The Patterson River system or Carrum as it is better known as by every snapper angler in Melbourne, is not only is the gateway to Port Phillip snapper fishing, but its estuary system and lakes system out the back is one of the most reliable but very challenging bream fishery the state has to offer.


Chasing bream on lures in the lakes system is what really gets lure casters going. Fishing the warmer months when the fish are active and can be seen flashing and mooching on the abundant boat hulls and pylons is when the fishing is at its best, but also at its most challenging.

The fish you can normally see are the ones that are the hardest to catch, but knowing there are fish active and feeding, will keep you casting into the shadows hoping to hook the big one.


Standard bream fishing gear or estuary tackle is more than suitable while bream fishing the structure. A light graphite rod matched with a 2000 sized reel will do the job. Just remember to tighten up the drag and don't go easy on the fish around structure or you will lose the fish and lure if you give them an inch.

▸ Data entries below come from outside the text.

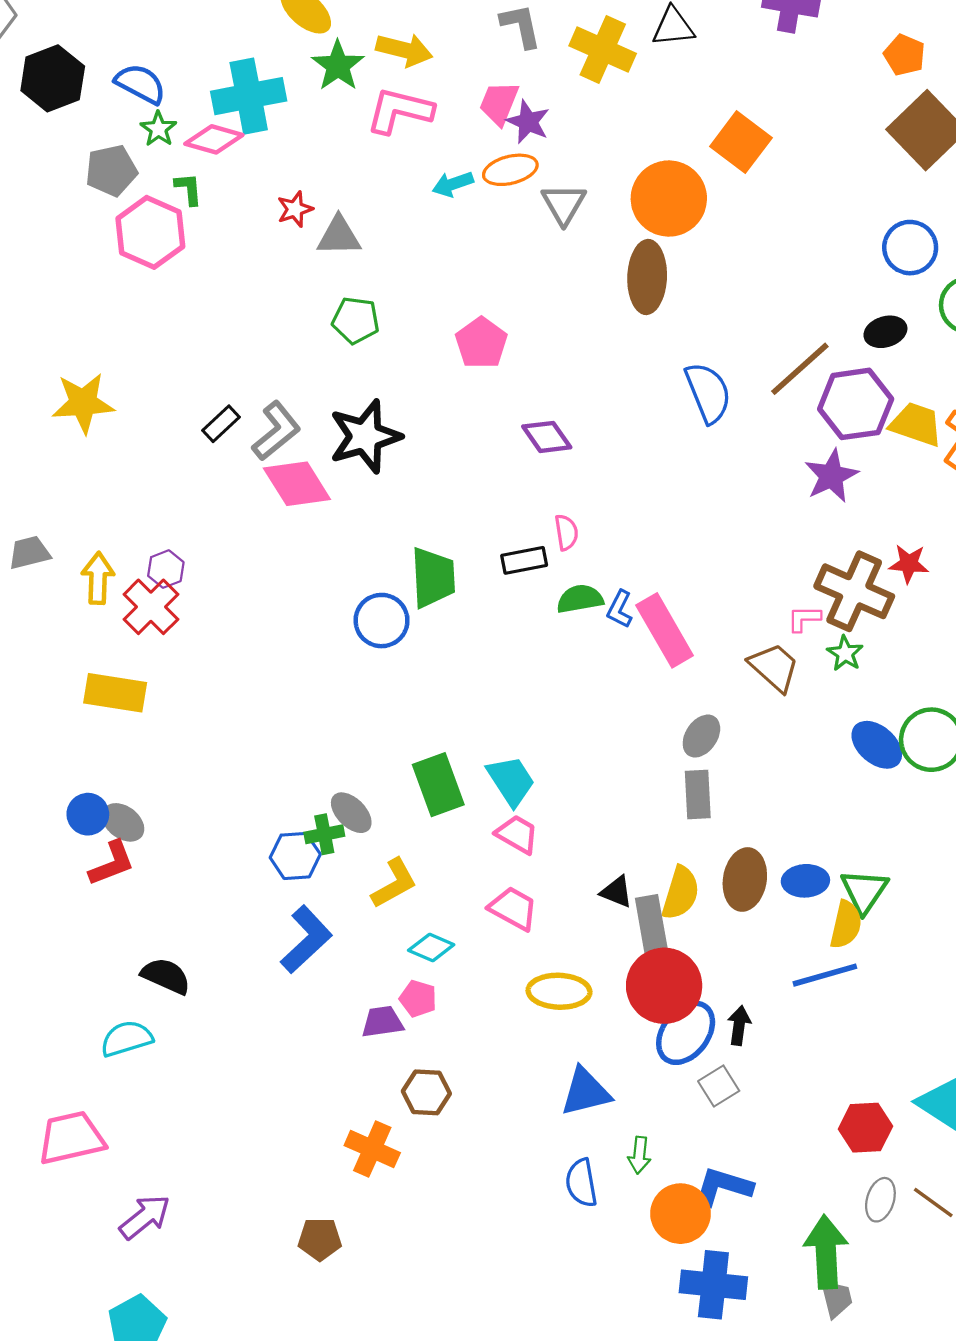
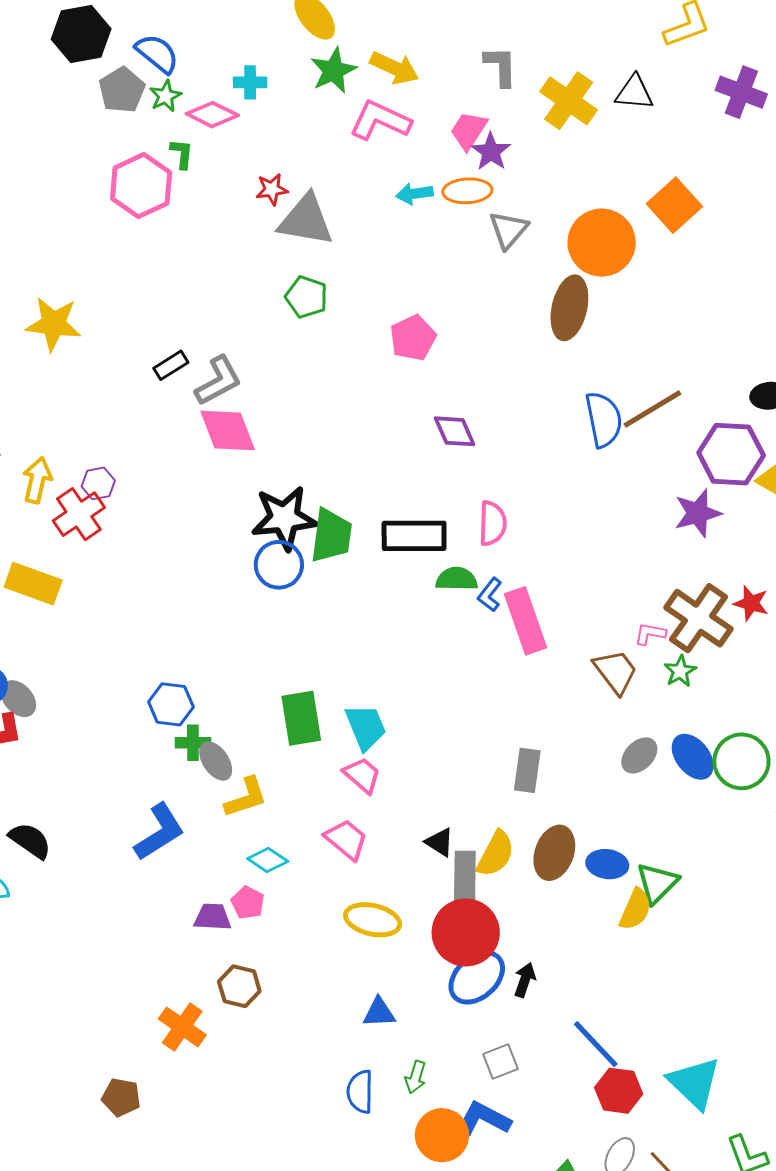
cyan cross: (249, 96) -> (250, 82), size x0.5
gray pentagon: (111, 171) -> (122, 90), moved, turned -30
gray triangle: (339, 236) -> (306, 220), size x1.4
brown line: (800, 369) -> (652, 409), moved
black star: (365, 436) -> (284, 518), moved
pink semicircle: (566, 532) -> (492, 523), moved, size x1.4
black rectangle: (524, 560) -> (414, 536), size x1.6
gray ellipse: (701, 736) -> (639, 755), moved
gray ellipse: (351, 813) -> (216, 761), moved
blue hexagon: (295, 856) -> (171, 704), moved
blue line: (825, 975) -> (596, 1044), moved, turned 52
gray square: (719, 1086) -> (501, 1061), moved
blue triangle: (586, 1092) -> (379, 1012), size x0.7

Long light leaders for spooky finicky bream is the key when lure fishing for bream in the lakes system. Bait fishing the main river with a light running sinker rig and a size 4 baitholder hook is as good as any rig when targeting them on bait.


Bait anglers love to use sandworms, freshwater yabbies and fresh mussel. A few go-to lures are the Ecogear SX40's when fishing rock walls and flats. Smith Crystal Alives when targeting bream in deeper water on pylons and boat hulls as well as Strike Pro micro vibes. For an all-rounder, the OSP Bent minnows are deadly and when the fishing is tough; generally turning a slow session into a good session.


Casting parallel to rock walls and working hardbodied lures along the bank is a very effective way to catch bream. For fish that you can see actively feeding on pylons and boats hulls, cast a small light sinking hardbodied lure or vibe. Cast the lure to the feeding fish, watch your lure sink down into the depths and normally the fish will follow the lure down out of sight. Then wait for the line to take off and come tight, then strike. If only it was as easy as that.


As you are fishing in people's backyards just remember to have a bit of respect for their property and don't go damaging any boats or pontoons. The more damage that is caused by anglers means cranky home owners who will try to put a stop to fishing this wonderful system. So make sure your casting is up to scratch before venturing in and casting lures at peoples’ belongings.


This system is better fished on a weekday than a weekend due to the fact that there are plenty of boats that patrol up and down the river and in through the system just for a casual cruise. Plenty of boat traffic means spooky shutdown fish a lot of the time and can make things really tough.

But when fished on a quiet midweek morning, it isn't uncommon to catch 20 fish in a session and have a really hot bite for most of the day.